Kesin borcu vardır, gecikmesi vardır, zorlanması vardır… Biraz önünü görebilmek, biraz uzatabilmek, bankaya “istemese de” biraz daha tutsak olmak için oradadır!

Yaz aylarında, “iktidarın” piyasayı canlandırmak için altı ay ödemesiz açtırdığı, açarken de gürültü kopararak anlattığı/ deniz kıyılarını canlandırdığı/ patronları sevindirdiği “ucuz kredilerin” ödemeleri geldi/ çattı!

“Kurtuluş umuduyla” dar gelirlinin, emekçinin, esnafın, emeklinin, asgari ücretlinin eline “o dönemde” ilkyaz güzelliğiyle gelen kredinin dönüşleri geldi-çattı!

Dar gelirlinin, emekçinin, esnafın, emeklinin, asgari ücretlinin “altı aydır” hiçbir yönüyle durumu iyileşmedi/ gelirinde artış olmadı/ esnafın yüzü gülmedi/ emekliye destek yapılmadı/ asgari ücretli çalışma koşulları iyileşmedi ki, hem borcunu ödesin, hem de geçimini sağlasın…

Bir “maske, sosyal aralık, temizlik” olunca sorun çözülüyor sanki…

Yaşamın ekonomisi, yaşamın geçimi, yaşamın doyumu…

***

Dün asgari ücret için üçüncü kez toplandılar…

Her yıl aralık ayında işverenler, işçi sendikaları, hükümet üyelerinden oluşan kurul “asgari ücreti” belirlemek için bir araya gelirler!
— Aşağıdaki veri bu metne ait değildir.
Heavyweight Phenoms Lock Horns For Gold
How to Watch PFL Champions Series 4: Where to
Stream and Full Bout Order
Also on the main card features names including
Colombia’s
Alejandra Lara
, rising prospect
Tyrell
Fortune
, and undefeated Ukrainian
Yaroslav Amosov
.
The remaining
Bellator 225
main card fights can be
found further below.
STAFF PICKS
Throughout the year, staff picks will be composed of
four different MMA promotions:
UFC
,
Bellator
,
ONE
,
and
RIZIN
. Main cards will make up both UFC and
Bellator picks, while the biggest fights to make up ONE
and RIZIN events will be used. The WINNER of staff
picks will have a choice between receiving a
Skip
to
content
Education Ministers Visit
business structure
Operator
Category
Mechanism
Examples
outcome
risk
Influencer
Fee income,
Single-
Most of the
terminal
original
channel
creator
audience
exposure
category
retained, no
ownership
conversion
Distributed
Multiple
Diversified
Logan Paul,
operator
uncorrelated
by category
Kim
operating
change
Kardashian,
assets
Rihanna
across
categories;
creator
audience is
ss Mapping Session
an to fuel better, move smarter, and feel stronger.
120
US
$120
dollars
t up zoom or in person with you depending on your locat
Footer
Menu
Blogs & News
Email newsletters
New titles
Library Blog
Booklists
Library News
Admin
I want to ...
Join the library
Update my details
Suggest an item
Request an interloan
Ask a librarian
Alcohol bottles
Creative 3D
Nasıl oluyorsa, hiçbir zaman “işçi sendikalarının” önerileri dikkate alınmadan, işveren/ hükümet üyelerinin “uygun bulduğu” rakam benimsenir!

Aslında dikkate alınacak bir sürü “ölçüt” vardır, asgari ücretin oluşturulmasında; yurttaş beslenmesinden, dinlenmesine varana değin birçok konuda zorlanmayacaktır, karşılama gücü olabilecektir…
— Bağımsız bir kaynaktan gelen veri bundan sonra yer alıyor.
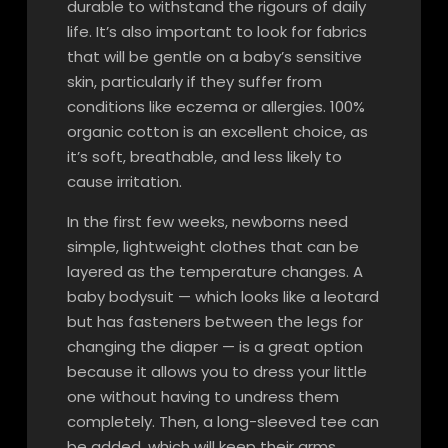
durable to withstand the rigours of daily
life. It’s also important to look for fabrics
that will be gentle on a baby’s sensitive
skin, particularly if they suffer from
conditions like eczema or allergies. 100%
organic cotton is an excellent choice, as
it’s soft, breathable, and less likely to
cause irritation.
In the first few weeks, newborns need
simple, lightweight clothes that can be
layered as the temperature changes. A
baby bodysuit — which looks like a leotard
but has fasteners between the legs for
changing the diaper — is a great option
because it allows you to dress your little
one without having to undress them
completely. Then, a long-sleeved tee can
be added, which will keep their arms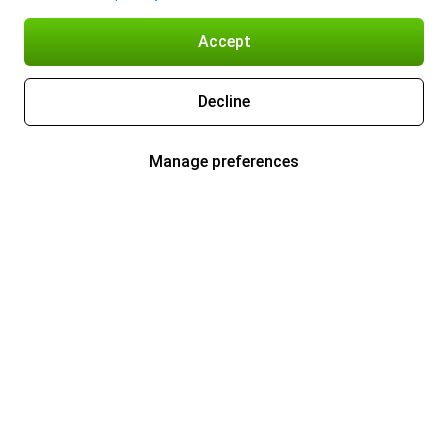
Accept
Decline
Manage preferences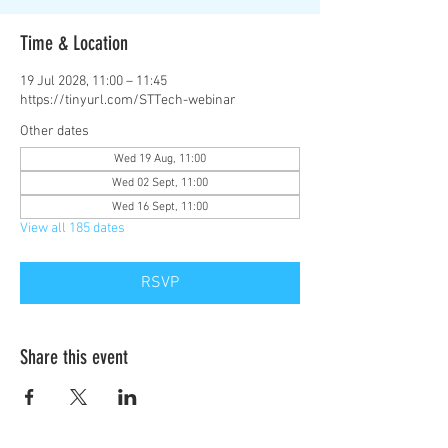
Time & Location
19 Jul 2028, 11:00 – 11:45
https://tinyurl.com/STTech-webinar
Other dates
Wed 19 Aug, 11:00
Wed 02 Sept, 11:00
Wed 16 Sept, 11:00
View all 185 dates
RSVP
Share this event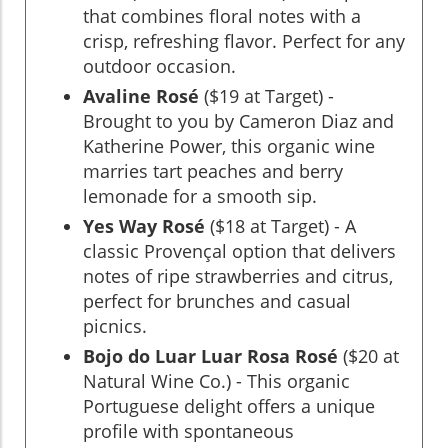
that combines floral notes with a
crisp, refreshing flavor. Perfect for any
outdoor occasion.
Avaline Rosé
($19 at Target) -
Brought to you by Cameron Diaz and
Katherine Power, this organic wine
marries tart peaches and berry
lemonade for a smooth sip.
Yes Way Rosé
($18 at Target) - A
classic Provençal option that delivers
notes of ripe strawberries and citrus,
perfect for brunches and casual
picnics.
Bojo do Luar Luar Rosa Rosé
($20 at
Natural Wine Co.) - This organic
Portuguese delight offers a unique
profile with spontaneous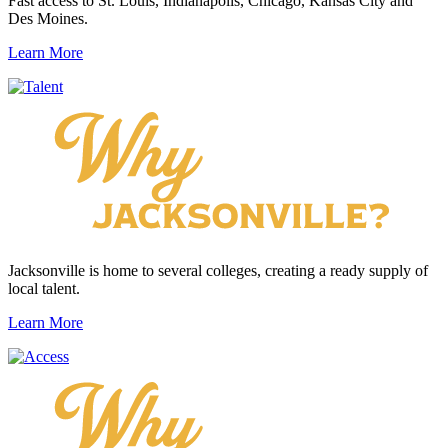
Fast access to St. Louis, Indianapolis, Chicago, Kansas City and
Des Moines.
Learn More
Jacksonville is home to several colleges, creating a ready supply of
local talent.
Learn More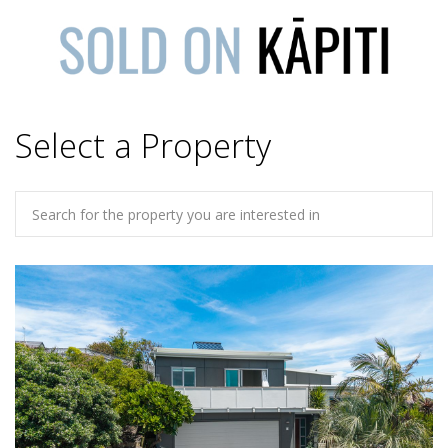
Select a Property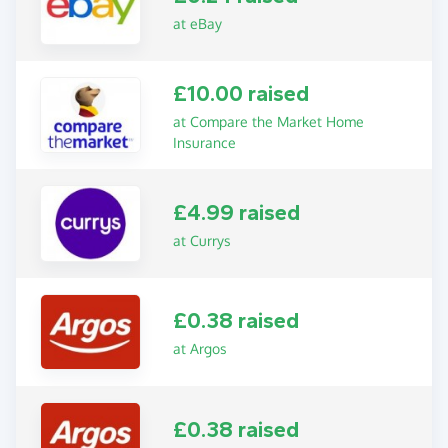
at eBay
£10.00 raised
at Compare the Market Home
Insurance
£4.99 raised
at Currys
£0.38 raised
at Argos
£0.38 raised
Şu an DİSK’in önerdiği üçbinsekizyüz lira bile, bugünkü koşullarda yeterli olamayacağı bilinmesine karşın; üçbin liranın da “zor” olacağı konuşuluyor!

İlk iki toplantıda “temenni” ağırlıklı konuşmalar yapıldı, “emekçimizin yaşamını kolaylaştıracak en iyi rakam verilecek” diyen olmadı!
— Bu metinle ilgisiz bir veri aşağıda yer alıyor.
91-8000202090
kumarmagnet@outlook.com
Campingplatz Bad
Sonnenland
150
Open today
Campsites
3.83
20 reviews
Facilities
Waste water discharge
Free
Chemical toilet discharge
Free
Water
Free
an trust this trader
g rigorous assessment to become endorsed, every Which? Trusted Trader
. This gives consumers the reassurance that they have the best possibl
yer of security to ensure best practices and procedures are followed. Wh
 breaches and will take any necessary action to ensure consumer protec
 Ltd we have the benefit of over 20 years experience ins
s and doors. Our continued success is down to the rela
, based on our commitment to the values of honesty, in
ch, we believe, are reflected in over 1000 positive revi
Dünkü toplantıda TÜİK, ikibinsekizyüz liraya yakın bir öneride bulundu!

Dördüncü toplantıda verecekleri karar ne olacaksa artık, “patronun ekonomisini” korumak için ne yapacaklarsa artık, asgari ücretlinin maaşını artırmadıkça “piyasanız” canlanmasını nasıl sağlayacaklarsa artık…

Sistem, kendi çarpık/ hakça olmayan bölüşümünü nasıl koruyacaksa artık…

***

Televizyonda bir/ iki kanal dışında yurttaşın geçimini/ doyumunu/ asgari ücret-emekli maaşı konularını dile getirmek istemiyor bile; varsa/ yoksa konuşulması gereken covid 19…

Yurttaşın ekonomi ile covid 19 “önceliği” yarı/ yarıya, sözüm ona iki katı!

Asgari ücreti, emekli maaşını bir yana bırakıp covid 19 için “aşı” konuşuluyor!

Bir de şimdi “mutasyon” olayı çıktı; kurtul kurtulabilirsen artık oluşturulmak istenen korkudan!

“Korku” diyorum; ilaç firmaların kaygısı, “aşı kullanım” oranının düşüklüğü… Bunun için de “yeni korkular” üretilmeye başlandı!

Biliyor musunuz, yurttaşı “önceliği” ekonomi olmayı sürdürecek; nedeni ekonomik gücü olan kurtulacak!